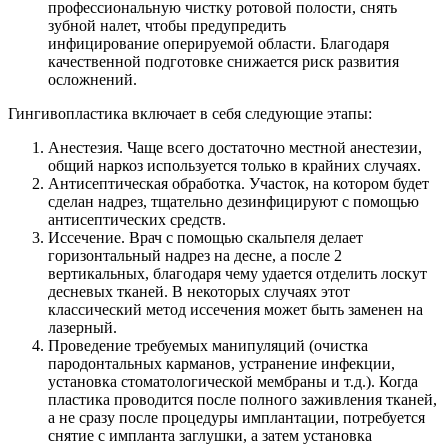
профессиональную чистку ротовой полости, снять
зубной налет, чтобы предупредить
инфицирование оперируемой области. Благодаря
качественной подготовке снижается риск развития
осложнений.
Гингивопластика включает в себя следующие этапы:
Анестезия. Чаще всего достаточно местной анестезии,
общий наркоз используется только в крайних случаях.
Антисептическая обработка. Участок, на котором будет
сделан надрез, тщательно дезинфицируют с помощью
антисептических средств.
Иссечение. Врач с помощью скальпеля делает
горизонтальный надрез на десне, а после 2
вертикальных, благодаря чему удается отделить лоскут
десневых тканей. В некоторых случаях этот
классический метод иссечения может быть заменен на
лазерный.
Проведение требуемых манипуляций (очистка
пародонтальных карманов, устранение инфекции,
установка стоматологической мембраны и т.д.). Когда
пластика проводится после полного заживления тканей,
а не сразу после процедуры имплантации, потребуется
снятие с импланта заглушки, а затем установка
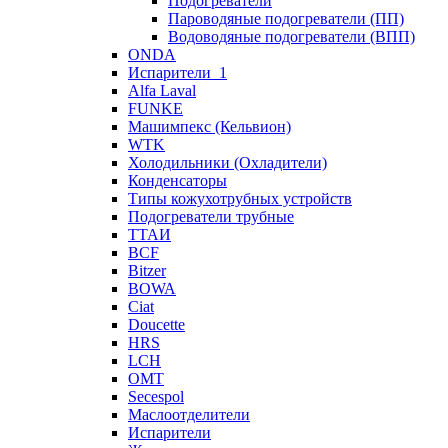
Подогреватели
Пароводяные подогреватели (ПП)
Водоводяные подогреватели (ВПП)
ONDA
Испарители_1
Alfa Laval
FUNKE
Машимпекс (Кельвион)
WTK
Холодильники (Охладители)
Конденсаторы
Типы кожухотрубных устройств
Подогреватели трубные
ТТАИ
BCF
Bitzer
BOWA
Ciat
Doucette
HRS
LCH
OMT
Secespol
Маслоотделители
Испарители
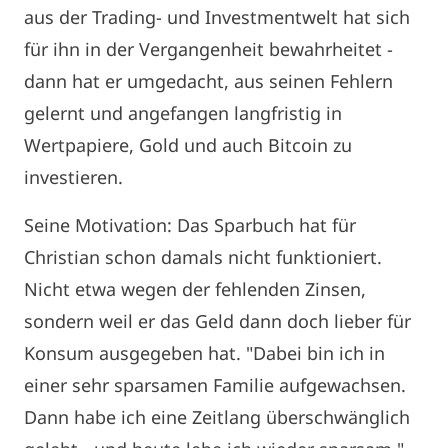
aus der Trading- und Investmentwelt hat sich
für ihn in der Vergangenheit bewahrheitet -
dann hat er umgedacht, aus seinen Fehlern
gelernt und angefangen langfristig in
Wertpapiere, Gold und auch Bitcoin zu
investieren.
Seine Motivation: Das Sparbuch hat für
Christian schon damals nicht funktioniert.
Nicht etwa wegen der fehlenden Zinsen,
sondern weil er das Geld dann doch lieber für
Konsum ausgegeben hat. "Dabei bin ich in
einer sehr sparsamen Familie aufgewachsen.
Dann habe ich eine Zeitlang überschwänglich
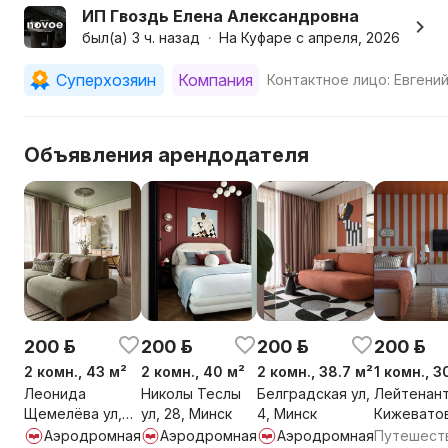
ИП Гвоздь Елена Александровна
был(а) 3 ч. назад
На Куфаре с апреля, 2026
•
Суперхозяин
Компания
Контактное лицо: Евгени
Объявления арендодателя
200 р.
200 р.
200 р.
200 р.
2 комн., 43 м²
2 комн., 40 м²
2 комн., 38.7 м²
1 комн., 3
Леонида
Николы Теслы
Белградская ул,
Лейтенан
Щемелёва ул,
ул, 28, Минск
4, Минск
Кижеватов
16, Минск
3А, Минск
Аэродромная
Аэродромная
Аэродромная
Путешест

» **YOUR TASK**: Reproduce exactly the lines of the data above that run from the line with "Конденсаторы" down to the line with "Christian schon damals nicht funktioniert.", both ends included. Pictures do not belong in the copy.

» **ANSWER AREA**:
Конденсаторы
Типы кожухотрубных устройств
Подогреватели трубные
ТТАИ
BCF
Bitzer
BOWA
Ciat
Doucette
HRS
LCH
OMT
Secespol
Маслоотделители
Испарители
aus der Trading- und Investmentwelt hat sich
für ihn in der Vergangenheit bewahrheitet -
dann hat er umgedacht, aus seinen Fehlern
gelernt und angefangen langfristig in
Wertpapiere, Gold und auch Bitcoin zu
investieren.
Seine Motivation: Das Sparbuch hat für
Christian schon damals nicht funktioniert.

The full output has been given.